Among the issues around addiction that providers are split on: Do multiple addictions exist, or is addiction in itself a disease with various manifestations? Mee-Lee, who also serves as chief editor for the ASAM Criteria, a set of guidelines for the placement, continued stay and transfer/discharge of patients with addictions and co-occurring disorders, says in his view, the disease is addiction, but that it manifests itself in whole-person ways. Providers not subscribing to this philosophy—opioid overdose treatment centers offering smoking areas, for example—can create challenges for those in recovery.

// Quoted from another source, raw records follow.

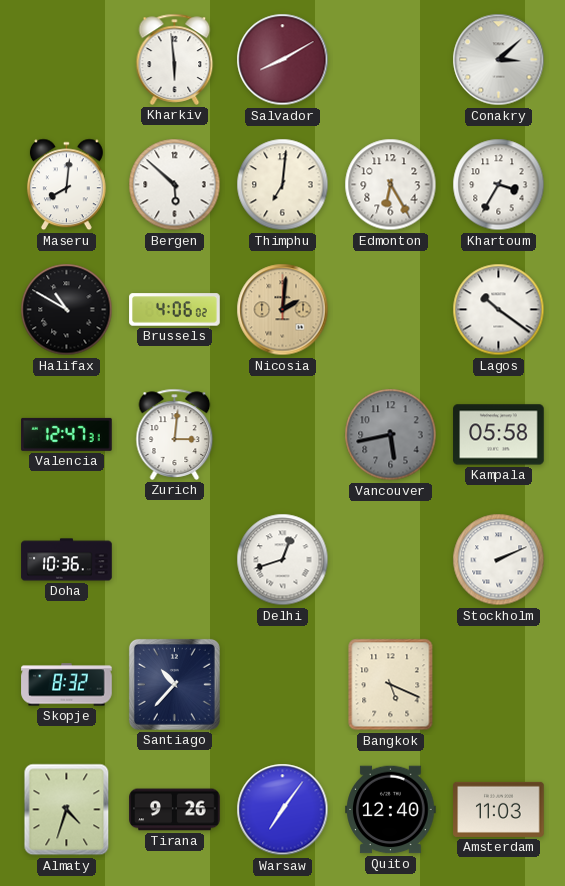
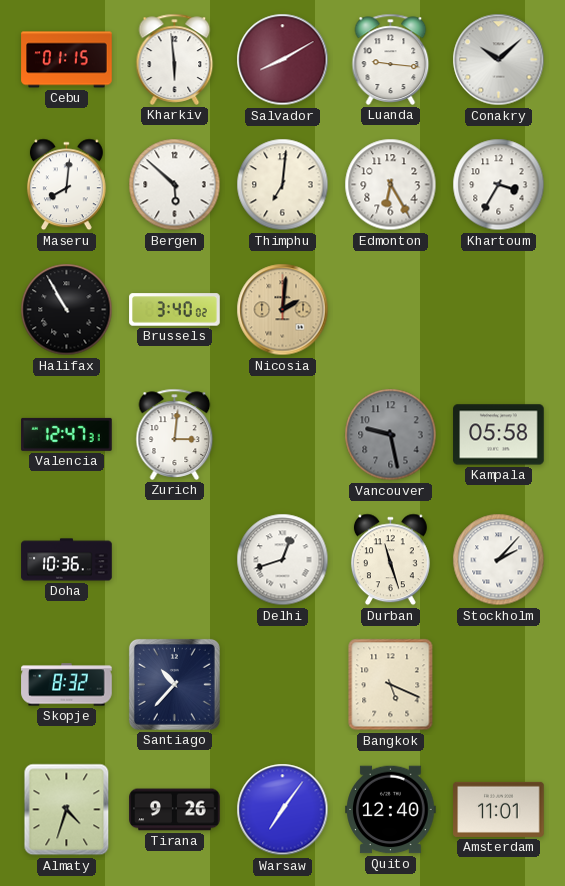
Cebu: none -> 01:15
Luanda: none -> 9:16
Conakry: 3:08 -> 10:08
Halifax: 10:50 -> 10:55
Brussels: 4:06 -> 3:40
Lagos: 10:21 -> none
Vancouver: 5:43 -> 9:28
Durban: none -> 11:27
Stockholm: 2:11 -> 2:07
Amsterdam: 11:03 -> 11:01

“If somebody uses while in treatment, many outpatient programs will tell a person to come back tomorrow when they are stable or sober, or they won’t let them into group. You would never do that if somebody had depression and showed up suicidal. You wouldn’t say, ‘come back tomorrow when you’re not suicidal,’ ” he says. “Inpatient facilities and many residential programs have zero tolerance that if somebody uses, they discharge them. You would never have somebody who has cutting behavior, or gets psychotic, manic or suicidal that if they get suicidal and try to hurt themselves, you would discharge them or ban them from treatment.

"Even in the addiction field, we say addiction is a disease and then treat it as willful misconduct and say things like, ‘we can’t have people who use stay in the program because it will trigger other people.’ I say what better place to be triggered, where there’s somebody to help you rather than be triggered on your own?”

Behavioral addictions

The fifth edition of the American Psychiatric Association’s Diagnostic and Statistical Manual of Mental Disorders (DSM-5) recognizes one behavioral addiction: gambling.

Studies on brain activity in relation to hypersexual activity, or compulsive sexual behavior (CSB), however, have found the following in comparison to non-CSB test subjects:

  • Greater prefrontal activity to sexual cues, but less brain activity to normal stimuli
  • Enhanced attentional bias
  • Dysfunctional Hypothalamus-Pituitary-Adrenal (HPA) axis and altered brain stress circuits
  • Epigenetic changes on genes central to the human stress response
  • Higher levels of Tumor Necrosis Factor, a marker of inflammation

Each of the above findings are consistent with the brain activity observed in those diagnosed with substance use disorder.

Carnes argues that with research showing brain changes around hypersexual activity similar to those triggered by gambling, the addiction model is appropriate for sexual behavior as well. Not having such a diagnosis for hypersexual activity has had critical implications for research in the field, she says.